I saw “Padmaavat” early last week and missed the first five minutes of the film which include a disclaimer that the film has nothing to do with historical correctness. Seated next to me in the theatre in Navi Mumbai was an elderly couple. The husband dressed in a kurta-pyjama, waistcoat, mojdi attire helped me understand the immediate implication of an allegedly historic film.
The film begins with Raza Murad as Jalaluddin Khilji with a flowing red beard, tearing into a big chunk of flesh, followed by his savage nephew, Alauddin Khilji, a kohl-eyed, debauched caricature of a Muslim prince. Alauddin has sex with a girl just before his nikaah with Mehrunnisa and treats his wife like a slave on their wedding night.
In the sequence right after, we are introduced to Raja Ratan Singh who is enamoured by the beauty and bravery of Padmavati, marries her without seeking the consent of his first wife, and introduces her as the maharani of the kingdom while his first wife fades away, thoroughly eclipsed by the glamour of the new queen. But Ratan Singh, being a Rajput, is allowed to enter your consciousness as the righteous, and Alauddin Khilji as the morally damned.

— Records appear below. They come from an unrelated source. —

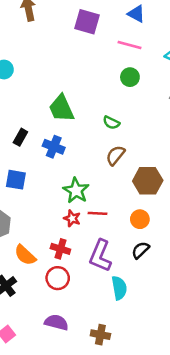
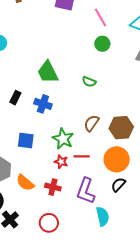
pink line: (130, 45) -> (101, 17), turned 48
brown semicircle: (115, 155) -> (92, 123), moved
blue square: (16, 180) -> (26, 141), moved
orange circle: (140, 219) -> (117, 159), size x1.6
orange semicircle: (25, 255) -> (25, 183), moved
red circle: (58, 278) -> (49, 223), moved

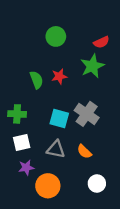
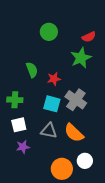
red star: (59, 76) -> (54, 79), moved
orange semicircle: (84, 152) -> (74, 133), size x1.5
orange circle: (48, 186) -> (62, 169), moved

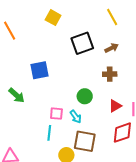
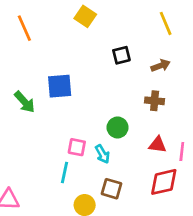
black square: (82, 43) -> (121, 55), size x0.6
green arrow: (17, 95) -> (25, 102), moved
red triangle: (115, 106) -> (158, 145), turned 32
brown square: (85, 141) -> (111, 189), size x0.7

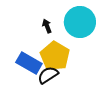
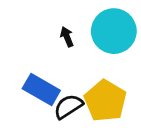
yellow pentagon: (55, 56) -> (105, 101), moved

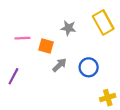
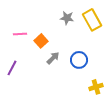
gray star: (68, 28) -> (67, 18), moved
orange square: (46, 46) -> (41, 41), turned 32

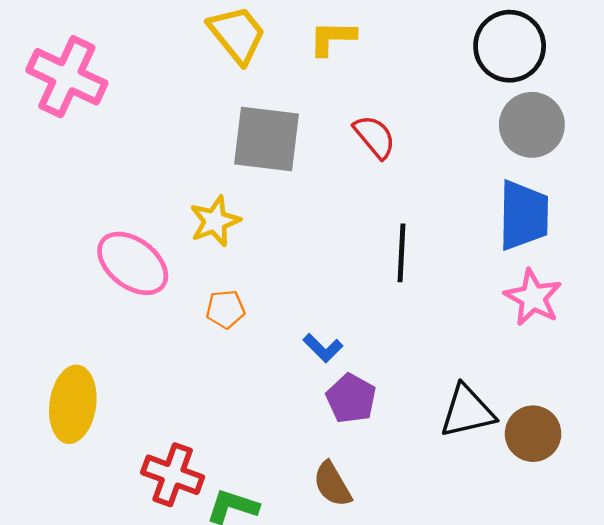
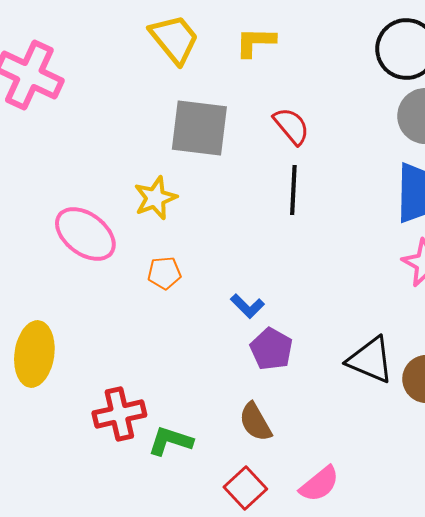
black line: (402, 253) -> (293, 190), moved
black triangle: (467, 411) -> (370, 360), turned 36
red cross: (173, 475) -> (119, 414), turned -33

The moral corruption of Khilji continues with unsubtle references to his homosexual relationship with his slave Malik Kafur who pines for the attention of his king. If homosexuality is frowned upon in the Bhansali scheme of things, it is an attribute attached to Muslim rulers who by now are established as depraved, unscrupulous, two-faced opportunists. Each time Khilji backstabs or attacks a Rajput, you are not allowed to miss the symbolism. He does this while the green flag with the star and crescent is displayed boldly on the screen during the attacks on the sovereignty of the righteous nationalists. Present day Kasganj is pitching for a similar narrative.

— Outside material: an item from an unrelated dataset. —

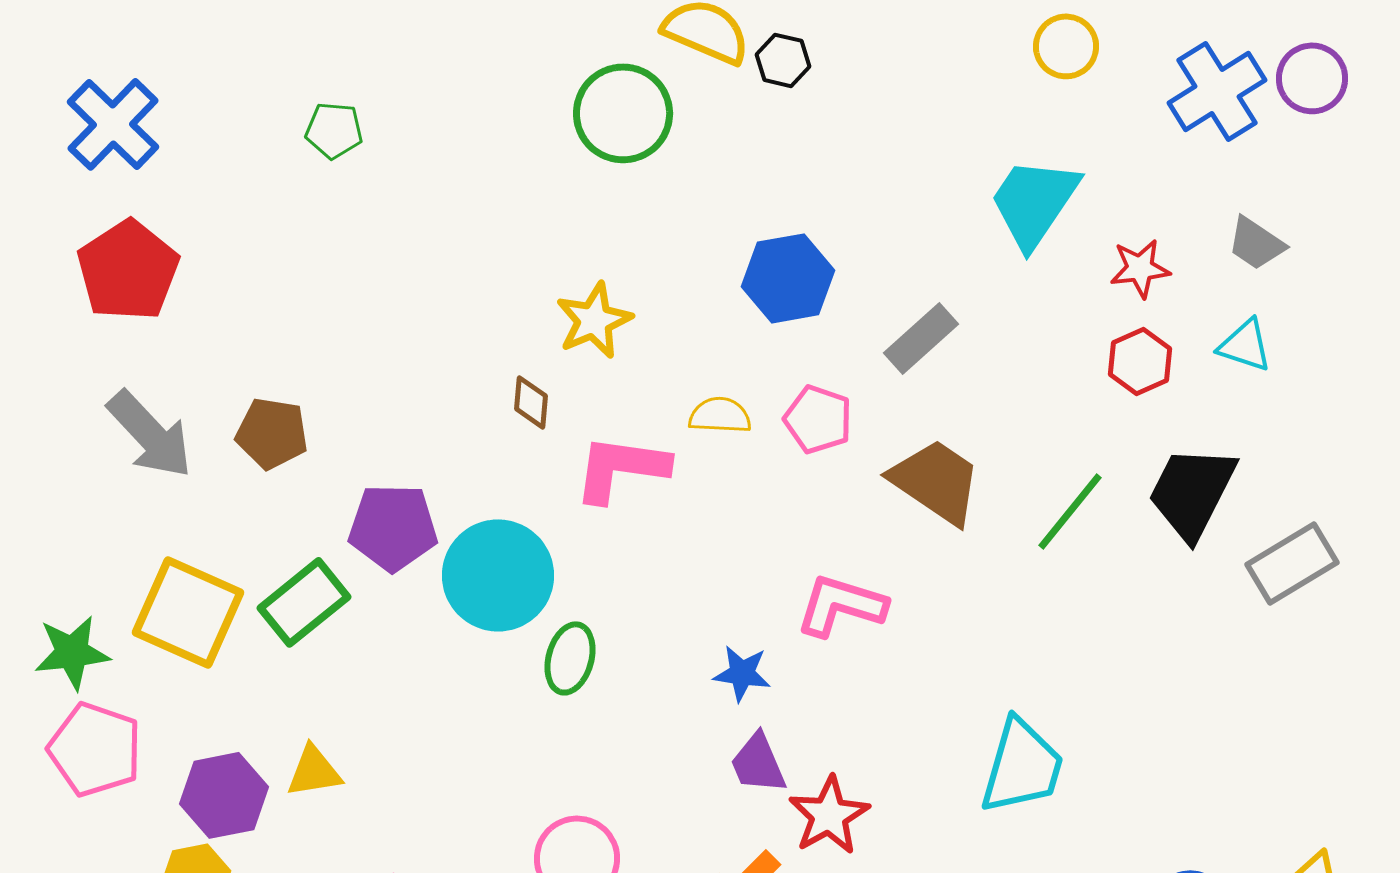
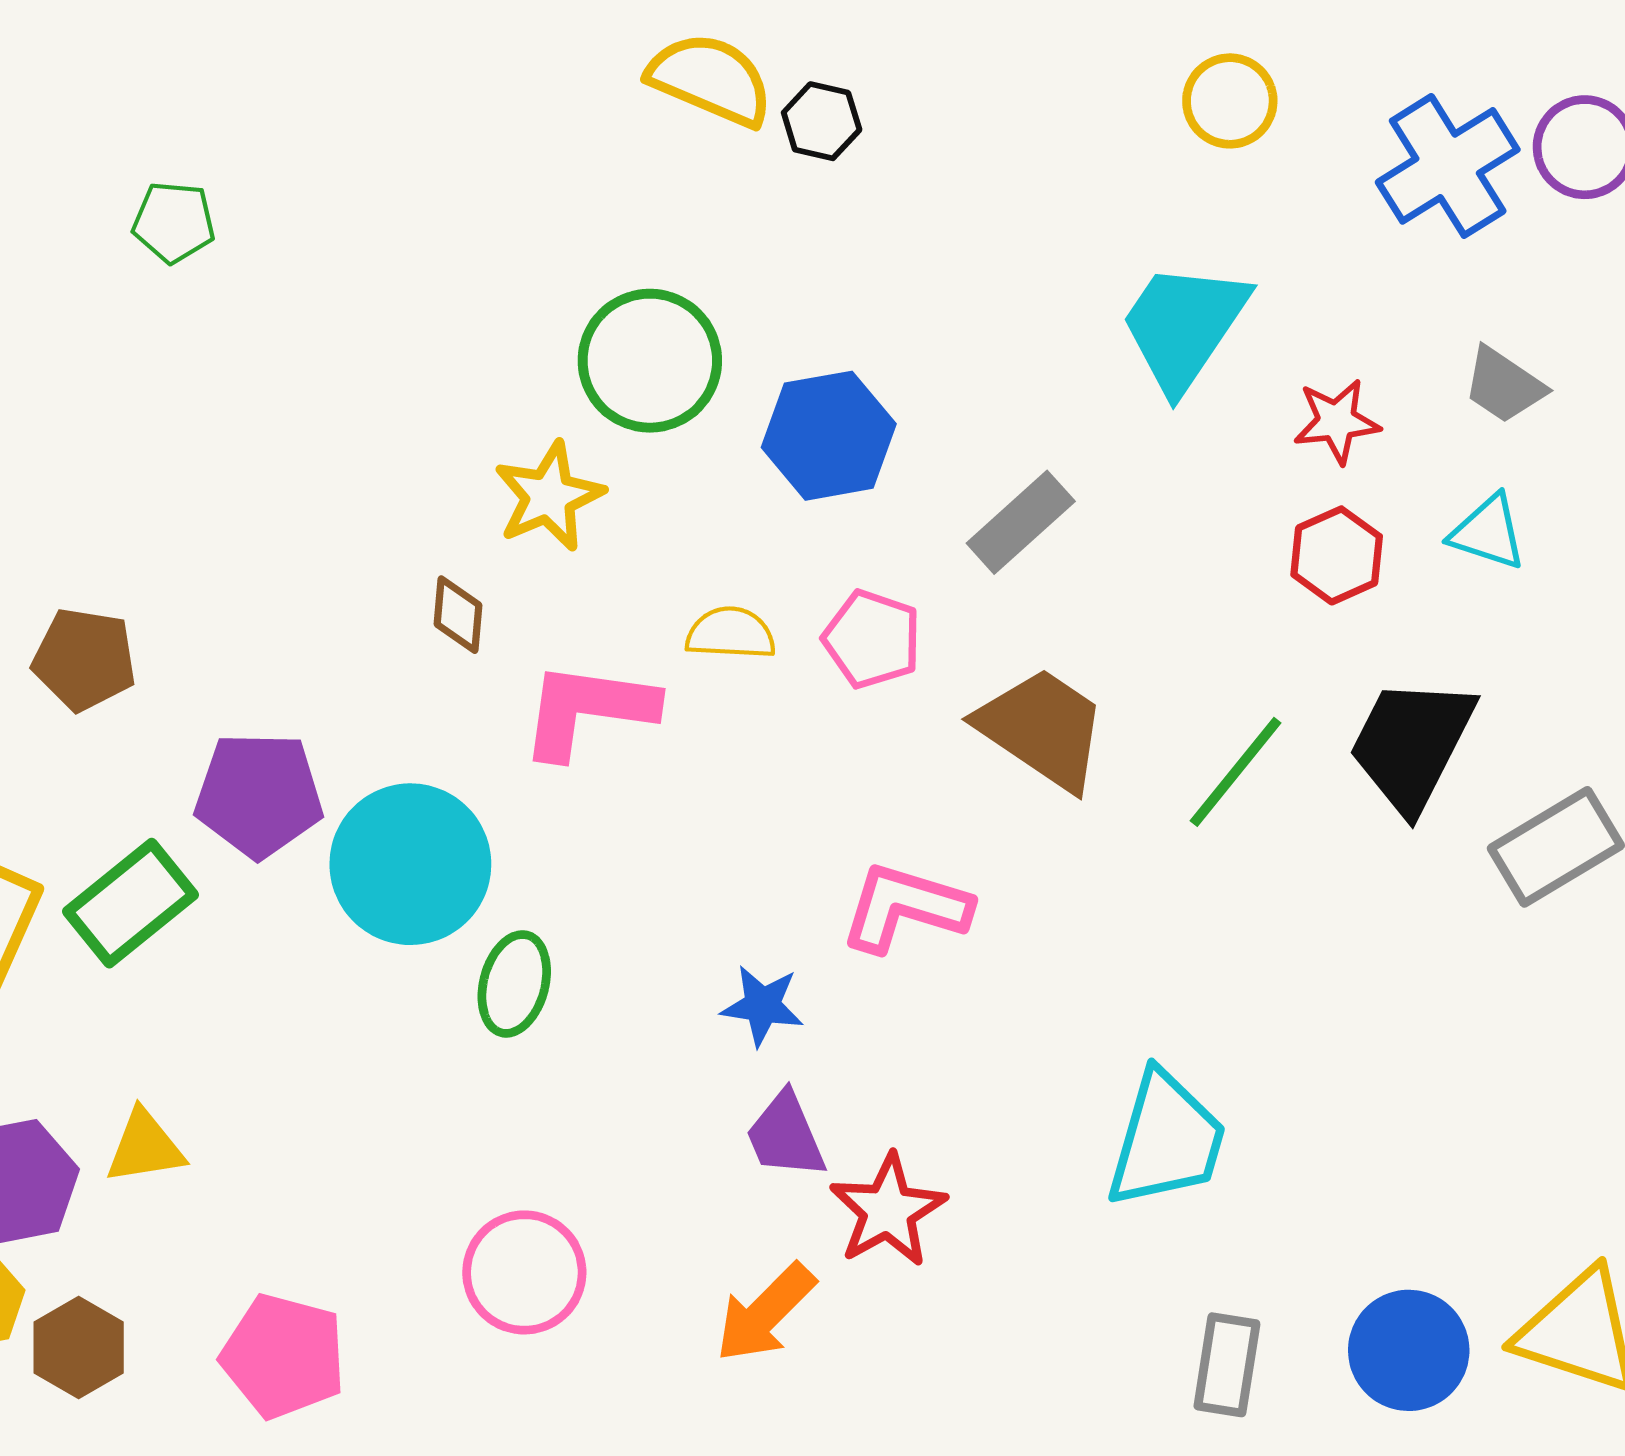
green circle: (623, 113) -> (650, 361), moved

Further on, just before Khilji kills his own nephew, his slave and confidant is seen reciting aayats from the Quran. Namaz can be heard in the background of Padmavati’s entry into Khilji’s kingdom where he plans to betray and conquer her. When Khilji deceives Ratan Singh and stabs him in the back, a pattern that runs through the film, the uncle sitting next to me tells his wife, “Aise hi toh hotey the ye sab mulla, hamesha peeche se maartey the sab Mughal log (Muslims have always been backstabbers)”.

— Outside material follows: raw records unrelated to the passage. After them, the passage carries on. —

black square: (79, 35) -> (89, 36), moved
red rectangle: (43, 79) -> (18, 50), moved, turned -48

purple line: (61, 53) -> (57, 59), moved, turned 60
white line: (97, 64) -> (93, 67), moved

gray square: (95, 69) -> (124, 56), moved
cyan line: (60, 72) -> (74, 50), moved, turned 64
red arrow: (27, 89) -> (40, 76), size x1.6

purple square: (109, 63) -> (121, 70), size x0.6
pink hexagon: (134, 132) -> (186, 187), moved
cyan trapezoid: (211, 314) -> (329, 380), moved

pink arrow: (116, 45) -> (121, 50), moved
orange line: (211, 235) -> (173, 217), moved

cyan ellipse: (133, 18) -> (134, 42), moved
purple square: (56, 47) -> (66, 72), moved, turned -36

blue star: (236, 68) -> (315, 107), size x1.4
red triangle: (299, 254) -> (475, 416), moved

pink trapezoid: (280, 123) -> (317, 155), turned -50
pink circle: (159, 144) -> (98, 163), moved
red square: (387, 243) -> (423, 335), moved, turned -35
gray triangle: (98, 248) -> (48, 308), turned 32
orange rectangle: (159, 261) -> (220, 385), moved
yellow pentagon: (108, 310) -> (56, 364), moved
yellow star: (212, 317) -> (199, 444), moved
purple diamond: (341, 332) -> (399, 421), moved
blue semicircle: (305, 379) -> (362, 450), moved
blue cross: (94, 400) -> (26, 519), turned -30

The theme of a debauched Dilli sultanate runs through Bhansali’s narration of Mughal rulers. In his previous outing, “Bajirao Mastani”, the nizams and Dilli Darbaar are the bearded kohl-eyed brutes who attack the nationalist Peshwas to have absolute control over the country.
While “Padmaavat” bears no pretence of being a faithful account of events in history or even the fictional account of the poem it claims to be based on, it is disturbing to see Bhansali’s account of Amir Khusrau, the 14th-century mystic, historian and poet. Amir Khusrau is one of the pillars of Sufi Islam and Persian literature, also referred to as “Tuti-i-Hind” (Singing Bird of India). His poems and literary work which talk of the Brahmins of Somnath and Hajis at Mecca in the same breath are a metaphor to the secular idea of India. Yet Khusrau is reduced to being another court jester in “Padmaavat”, a yes-man to the savagery of Alauddin Khilji.
Bhansali has the cinematic liberty of giving a historical film a spin of its own. Mainstream and popular cinema cannot afford caveats to historical narratives. It is his democratic right to be able to express his point of view and it is our moral responsibility as a country to oppose the vandalism and terror unleashed by the hooligans of Karni Sena on him and the rest of the country. But here lies the irony. Bhansali published a page-long advert to pacify the Rajput community and convince them that the film was a paean to Rajput valor. He has been bending over backwards, requesting the Karni Sena to watch his film and give it a certificate of approval, going on to change the title of his film to ensure no sentiments are hurt. But does portrayal of Rajput valor demand vilification of another community?
In India, as in democracies around the globe, mainstream cinema has been a powerful tool that shapes public opinion and narrative. In a communally sensitive atmosphere in the country where lynchings and murders in the name of religion are becoming a norm, Bhansali has strengthened the stereotype of the evil, diabolic, murderous Muslim, a trope that forms the basis of right-wing hate of minorities. The calls for demolition of the Taj Mahal or disparaging comments about the iconic monument by leaders of the BJP has been an extension of this narrative that chooses to see the Taj Mahal as a Muslim monument built by the Mughals.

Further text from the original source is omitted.